Drinks giants, fashion tycoons, and the world’s richest man: who owns Scotland’s whisky?

Nearly 70 per cent of malt distilleries are ultimately owned by companies outside Scotland with wealthy people linked to the whisky industry — including a French fashion billionaire, an Australian yoghurt tycoon, a Swiss philanthropist and Thailand’s richest man.

The Ferret can reveal that of the 126 Scots distilleries only a third (42) are owned by Scottish firms.

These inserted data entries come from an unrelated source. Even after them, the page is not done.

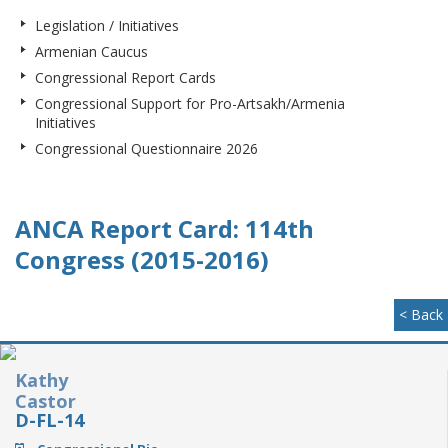
Legislation / Initiatives
Armenian Caucus
Congressional Report Cards
Congressional Support for Pro-Artsakh/Armenia
Initiatives
Congressional Questionnaire 2026
ANCA Report Card: 114th
Congress (2015-2016)
< Back
Kathy
Castor
D-FL-14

Companies based in Bermuda, Gibraltar, China, France, Japan, Philippines, Taiwan and Thailand are among those investing in an industry which was worth £3.8bn to the Scottish economy in 2020.

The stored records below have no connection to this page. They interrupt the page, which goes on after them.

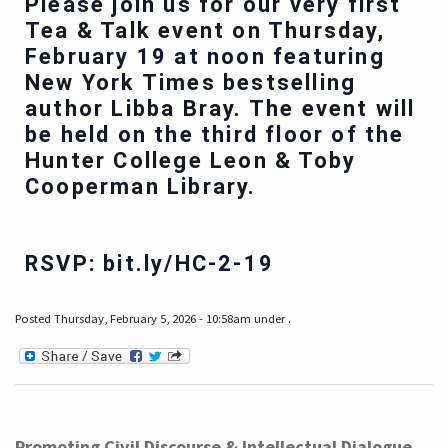
Please join us for our very first
Tea & Talk event on Thursday,
February 19 at noon featuring
New York Times bestselling
author Libba Bray. The event will
be held on the third floor of the
Hunter College Leon & Toby
Cooperman Library.
RSVP: bit.ly/HC-2-19
Posted Thursday, February 5, 2026 - 10:58am under .
Promoting Civil Discourse & Intellectual Dialogue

Foreign investment has been welcomed by some commentators. But others expressed concern that profit could flow out of Scotland and domestic industry be excluded.

In 2009, as reported by The Herald, overseas firms ran nearly half of Scotland’s distilleries. By 2016 just under one quarter — 29 out of 118  — were owned by Scots firms. 

New research by The Ferret has found that nearly 33 per cent are owned by firms outwith Scotland. Around a quarter  — 24.6 per cent — are owned by companies registered in England. 

France comes next with 14.3 per cent ownership, followed by Philippines with 6.3 per cent and Japan with 5.6 per cent. 

The main player is drinks giant Diageo, which is based in London. It owns 28 distilleries including brands such as Lagavulin, Talisker and Dalwhinne. 

Chivas Brothers — whose parent company Pernod Ricard Group is based in France — owns 13. Other French companies include La Martiniquaise which owns Glen Turner Company. Based in Paris, La Martiniquaise is France’s second largest spirits group, owned by French billionaire, Jean-Pierre Cayard.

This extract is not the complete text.